While she mainly directs the company as it grows, she still finds time to do what got her to fall in love with this business in the first place: teach.

“I have probably between five clients I teach a week, and I run all of our parent seminars and our student executive functioning workshops. So I do get the best of both worlds, where I’m still working with kids, because I feel like it’s really important to stay knowledgeable,” she said. “As the owner of the company, I want to be aware firsthand of how kids are getting instruction in school.”

Shemtob, a resident of Blue Bell and a member of Congregation Beth Or in Maple Glen, started Teacher Time To Go in 2019 after spending nearly a decade as a teacher in the Philadelphia and Lower Merion school districts. She said that that time in the classroom taught her that every student learns differently and that each student benefits from individualized instruction.

“My favorite part of the day growing up was always when I got one-on-one support with the teacher, so one of my big values when I was teaching was to try to spend as much one-on-one time with the kids as I could,” Shemtob said.

For around a year, Shemtob both taught in Lower Merion and ran Teacher Time To Go before realizing that she would have to choose one.

“I was tutoring after school and on the weekends and during summers, just by myself. It got to the point where there just wasn’t enough time in the day. I was like, ‘How can I help these families and provide the most effective and efficient support?’”

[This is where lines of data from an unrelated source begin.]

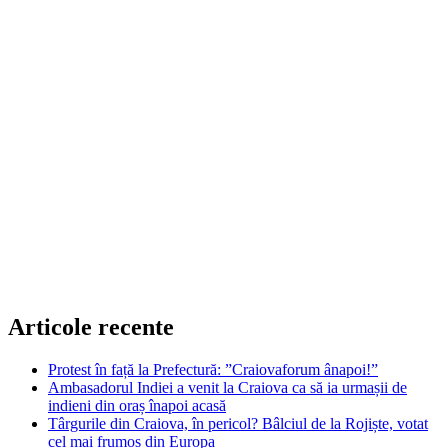
Articole recente
Protest în față la Prefectură: ”Craiovaforum ânapoi!”
Ambasadorul Indiei a venit la Craiova ca să ia urmașii de
indieni din oraș înapoi acasă
Târgurile din Craiova, în pericol? Bâlciul de la Rojiște, votat
cel mai frumos din Europa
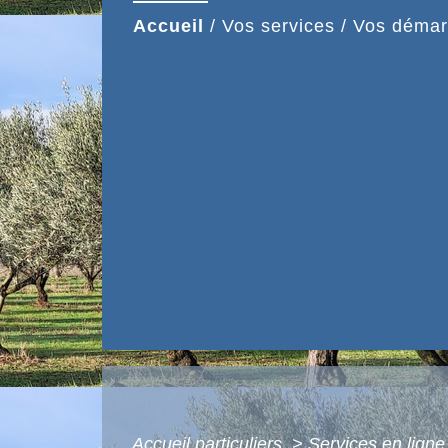
Accueil
/
Vos services
/
Vos démar
Accueil particuliers
>
Services en ligne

It was a leap of faith to leave the steady life of a teacher in a great school district, but when Shemtob resigned from Lower Merion in 2020, she was confident in the direction of Teacher Time To Go. The business quickly gained even more momentum, and today it offers individualized tutoring in the form of homework help, test prep, enrichment services, special education support, executive functioning and organizational skills.

Executive functioning is a key element of the approach that Teacher Time To Go takes, Shemtob explained. She said that, often, the biggest hurdle for kids to get over in their academic careers is confidence.

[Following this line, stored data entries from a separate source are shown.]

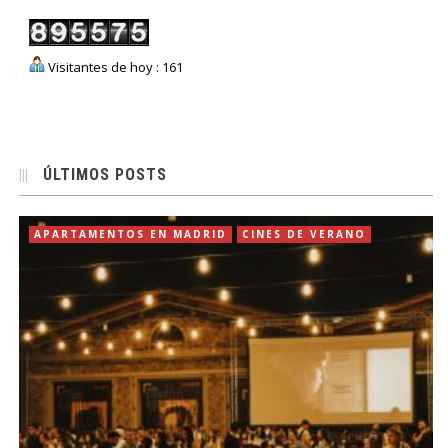
Visitantes de hoy : 161
ÚLTIMOS POSTS
APARTAMENTOS EN MADRID
CINES DE VERANO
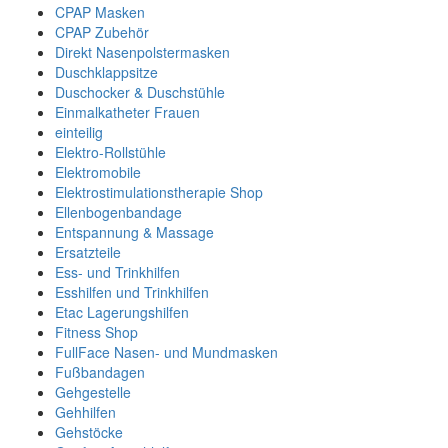
CPAP Masken
CPAP Zubehör
Direkt Nasenpolstermasken
Duschklappsitze
Duschocker & Duschstühle
Einmalkatheter Frauen
einteilig
Elektro-Rollstühle
Elektromobile
Elektrostimulationstherapie Shop
Ellenbogenbandage
Entspannung & Massage
Ersatzteile
Ess- und Trinkhilfen
Esshilfen und Trinkhilfen
Etac Lagerungshilfen
Fitness Shop
FullFace Nasen- und Mundmasken
Fußbandagen
Gehgestelle
Gehhilfen
Gehstöcke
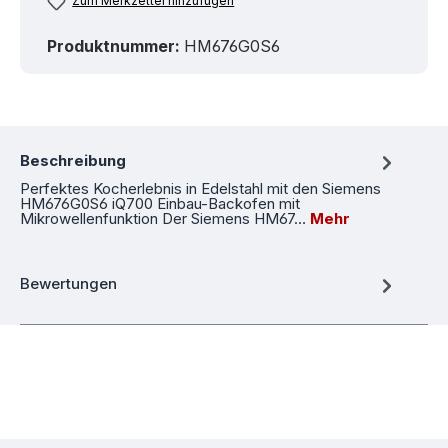
Zum Merkzettel hinzufügen
Produktnummer:
HM676G0S6
Beschreibung
Perfektes Kocherlebnis in Edelstahl mit den Siemens
HM676G0S6 iQ700 Einbau-Backofen mit
Mikrowellenfunktion Der Siemens HM67…
Mehr
Bewertungen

“All of our teachers are trained to instill that idea of feeling good about yourself. A lot of what we do is [focus on] executive functioning, which is best understood as the skills we need every day to be successful in life,” she said. “We do a lot of planning and prioritizing and goal setting, organization, time management, task initiation and self-regulation. These are skills that aren’t taught in class. There’s no course for it, but kids are still expected and kind of required to understand and utilize these skills.”

Through it all, Shemtob has been able to gain a reputation for quality teaching and a business model that meets students where they are — literally and figuratively.

“We want to make this as easy as possible for families and kids to receive the support in an environment where they’re the most comfortable, so we go to family’s houses or local libraries or coffee shops,” she said.

No matter how many students come to Teacher Time To Go, Shemtob said that she wants to maintain its areas of focus as Montgomery County, Delaware County, Bucks County, Chester County, Philadelphia and South Jersey. She said that getting too big would mean that Teacher Time To Go would lose its personal touch. Every family that uses its services has her personal cell phone number, and she interviews every new tutor who joins the team.

For Shemtob, putting so much effort into Teacher Time To Go isn’t easy. She is currently about 36 weeks pregnant, but she said that she learned the value of two hardworking parents from her own mom and dad. Both of them were successful in their professional pursuits and still managed to raise her at the same time. Shemtob stressed that she has nothing but respect for stay-at-home parents, but that for her and her family, a different model works better.

“What works best for our family is working our butts off during the day, and I feel like I have two amazing jobs — running my tutoring company and then getting to spend time with my two-year-old and our anticipated son that will be here next month,” she said.